- WORK INSTRUCTIONS
Leave out the pictures and retype exactly the lines from the one with "Kohët e lutjeve në 15 gjuhë" through the end of the records.
──────────────────────────────
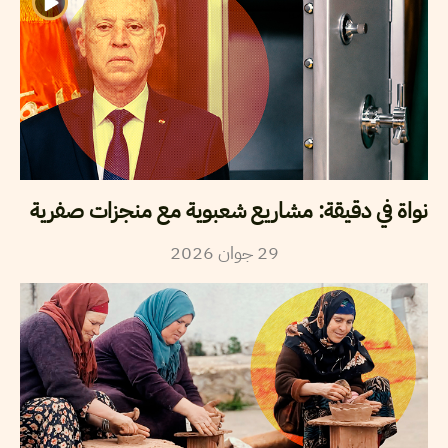
نواة في دقيقة: مشاريع شعبوية مع منجزات صفرية
29
جوان
2026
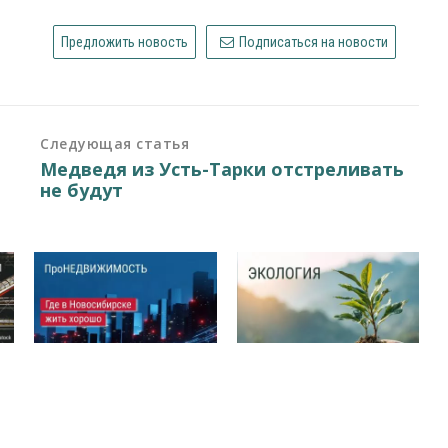
Предложить новость
Подписаться на новости
Следующая статья
Медведя из Усть-Тарки отстреливать
не будут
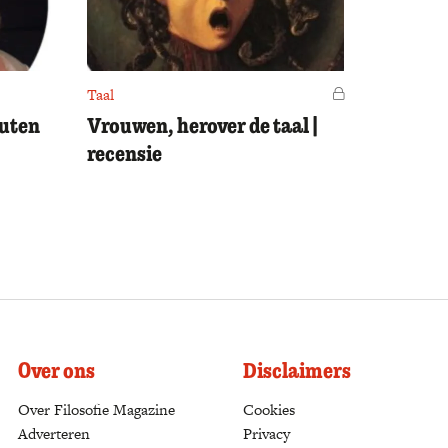
Taal
Voor leden
outen
Vrouwen, herover de taal |
recensie
Over ons
Disclaimers
Over Filosofie Magazine
Cookies
Adverteren
Privacy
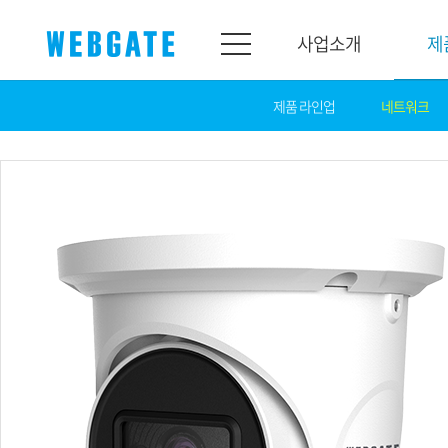
사업소개
제
제품 라인업
네트워크
사업소개
제품소개
웹게이트
제품라인업
개요
네트워크
연혁
카메라
조직도
NVR
인증
EX-SDI / HD-SDI
홍보센터
DVR
공지
카메라
뉴스
PoC 솔루션
광고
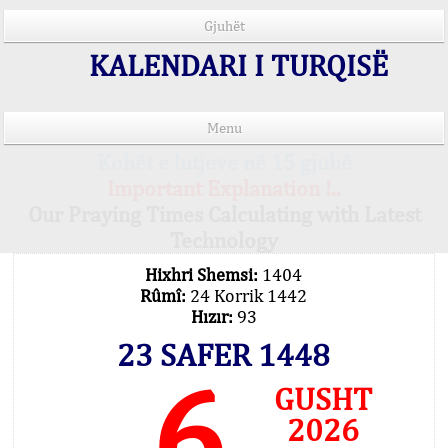
Gjuhët
KALENDARI I TURQISË
Menu
Kohët e lutjeve në 15 gjuhë
Important Explanation !..
Our Praying Times Calculating with Latest
Technology
Hixhri Shemsi:
1404
Rûmî:
24 Korrik 1442
Hızır:
93
23 SAFER 1448
6
GUSHT
2026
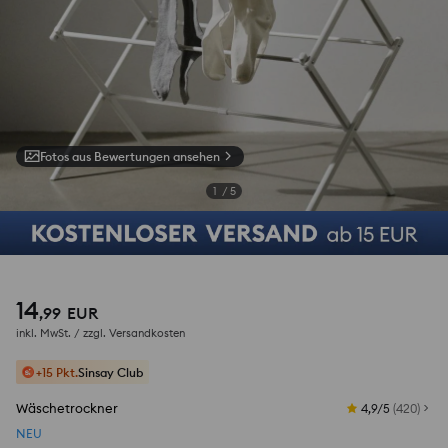
Fotos aus Bewertungen ansehen
1
/
5
14
,
99
EUR
inkl. MwSt. / zzgl.
Versandkosten
+15 Pkt.
Sinsay Club
Wäschetrockner
4,9/5
(
420
)
NEU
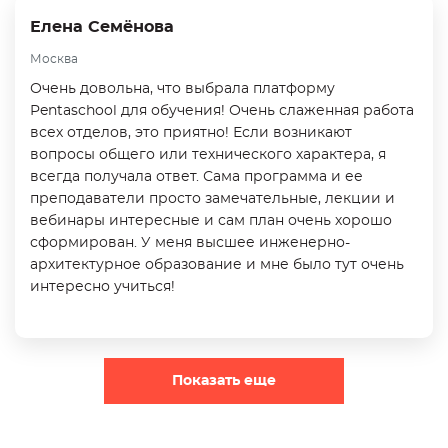
Елена Семёнова
Москва
Очень довольна, что выбрала платформу
Pentaschool для обучения! Очень слаженная работа
всех отделов, это приятно! Если возникают
вопросы общего или технического характера, я
всегда получала ответ. Сама программа и ее
преподаватели просто замечательные, лекции и
вебинары интересные и сам план очень хорошо
сформирован. У меня высшее инженерно-
архитектурное образование и мне было тут очень
интересно учиться!
Показать еще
──────────────────────────────
- ANSWER SECTION
Kohët e lutjeve në 15 gjuhë
Important Explanation !..
Our Praying Times Calculating with Latest
Technology
Hixhri Shemsi:
1404
Rûmî:
24 Korrik 1442
Hızır:
93
23 SAFER 1448
6
GUSHT
2026
Fotos aus Bewertungen ansehen
1
/
5
14
,
99
EUR
inkl. MwSt. / zzgl.
Versandkosten
+15 Pkt.
Sinsay Club
Wäschetrockner
4,9/5
(
420
)
NEU
Елена Семёнова
Москва
Очень довольна, что выбрала платформу
Pentaschool для обучения! Очень слаженная работа
всех отделов, это приятно! Если возникают
вопросы общего или технического характера, я
всегда получала ответ. Сама программа и ее
преподаватели просто замечательные, лекции и
вебинары интересные и сам план очень хорошо
сформирован. У меня высшее инженерно-
архитектурное образование и мне было тут очень
интересно учиться!
Показать еще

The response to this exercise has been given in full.